1. The rear standard can be tilted (base tilt front 70°, back 10°)
2. The front standard is led by two powerful titanium rails

Thanks to these solutions the rear standard is much more stable, the camera gains size and weight, and the front standard is so extremely stable that it far exceeds all outdoor cameras that I have ever known. It can be easily compared in this context to a Sinar „Norma“ (not to confuse with Sinar F or P).

What does it mean for photographers who like using long focal lengths? For a 8×10 negative long focal lengths start from 480 mm on, at which lens the majority of cameras turn into shaking toys… One starts waiting for the wind to stop blowing, at the same time trying to shorten the exposure time as much as possible. With a filter on and a small apperture typically used in landscape photography (for this particular focal length f45 and more)… it is an impossible task.

A similar problem can be observed in pictorial photography where using long but tiny and lightweight antique lenses often requires to extend the camera bellows maximally. Only after developing the negatives we discover that a part of them is unsharp. (Unfortunately, even my Canham doesn´t positively stand out here and shakes like a cloth at the max. bellows extension of about 97 cm. One feature helps though, it has namely a monopod support which can be fixed underneath the front standard, and stabilizes the camera. Svedovsky 8×10 has a similar support but I do not think it would ever be necessary. This camera has just an incredible stability. Titanium rails leading the front standard

Focusing knob. Also the focusing assures stability: The leverage is small and sometimes it means turning a lot but thanks to this the precision of focus is amazing and and shaking issues could be eliminated. Big applause here!

The lens board is based on Sinar system, so both, Sinar and the wooden lens boards that come with the camera fit without problems.

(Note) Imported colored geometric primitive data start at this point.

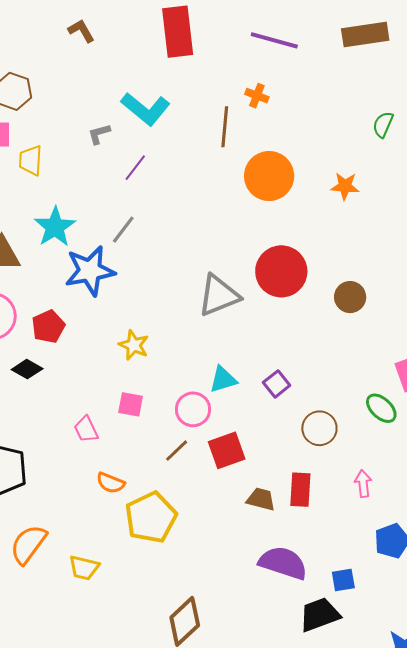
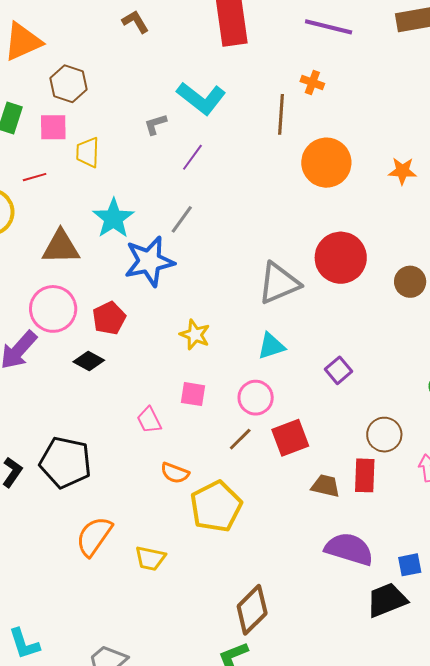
cyan triangle: (223, 379) -> (271, 346), moved
brown circle: (319, 428) -> (384, 435), moved

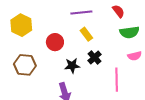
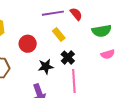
red semicircle: (118, 11) -> (76, 14), moved
pink line: (117, 80) -> (74, 81), moved

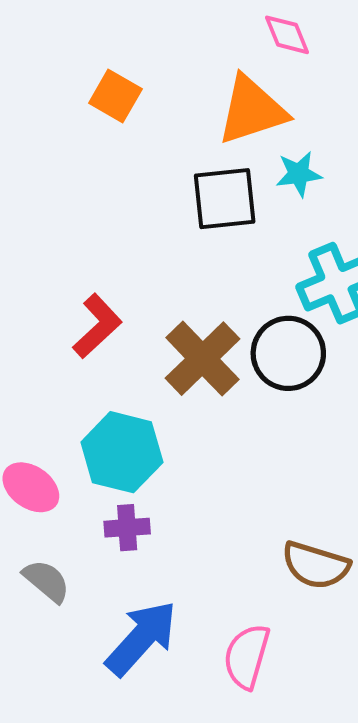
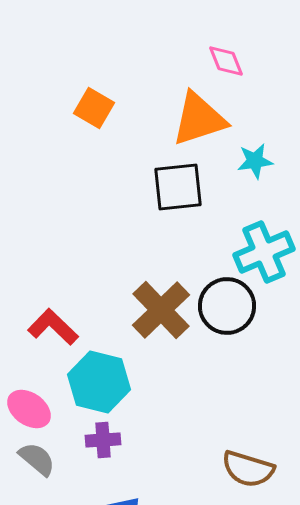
cyan star: (299, 174) -> (255, 161), moved
red L-shape: (97, 326) -> (53, 327), moved, turned -93
gray semicircle: (46, 581) -> (37, 459), moved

The focusing screen is simply great. The front standard has individual knobs for regulation: one pair for the up-down shift and another for the forth-back tilt. The two independent regulation possibilities are a useful feature. In many other cameras it drove me crazy to losen one pair of knobs responsible for two things and see that I can´t lift up the standard without changing the angle of tilt. In case of Svedovsky 8×10 (just like in Canham cameras), this is the way it should be done.

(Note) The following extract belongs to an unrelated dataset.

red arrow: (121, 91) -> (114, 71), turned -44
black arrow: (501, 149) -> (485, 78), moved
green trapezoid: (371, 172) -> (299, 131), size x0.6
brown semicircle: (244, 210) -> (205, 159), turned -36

Another nice extra thing is a tiny spirit level placed in the bottom (not on the top) – a hard to overestimate feature, usually missing in outdoor cameras where you have to stand on tip-toe in order to see the spirit level situated on the very top of the camera (like in case of Canham). Apart from this one, Svedovsky 8×10 has two more spirit levels placed on the side and on top, as well.

The maximum bellows extension is 80 cm. This allows granting all possible photographer´s wishes. And the camera… stands still like a rock. Just about everything can be done with it: a tight portrait with a 500 mm lens on? No problem… A landscape with a 65-70 cm monocle lens? No problem at all…

It doesn´t matter if you go for a walk with a „basic“ 8×10: a 210 mm wide angle, a 300 mm standard and a 480 mm long focal lens – working with this camera is a pure pleasure. At the 210 mm lens the bellows slightly limits the movements of the front standard – this must be said – but it is a normal situation while using long bellows. Luckily it is possible here to exchange a bellows if one desires to get absolutely unlimited possibilities or wants to apple small beasts like Super Angulon 165 mm or Grandagon W 155 mm.

And all this at the weight of… 5,2 kg… Canham and Chamonix are about 1 kg lighter, but this only at the cost of much worse stability of the camera. Canham offers almost absurdly huge possibilities, while Chamonix doesn´t offer anything instead…
Svedovsky 8×10 comes with a focusing screen cover and two lens boards (shutter #1 and #3). I am now looking forward to hear about the final price of Svedovsky 8×10, which most probably is going to be amazing. If you´re looking for a great 8×10 outdoor camera, I suggest you wait a tiny bit more…

At the end: an almost 2 kg heavy beast of Tele Anachromatique 400 mm doesn´t impress the stability of Svedovsky 8×10. This camera could probably handle a 3 kg lens, as well.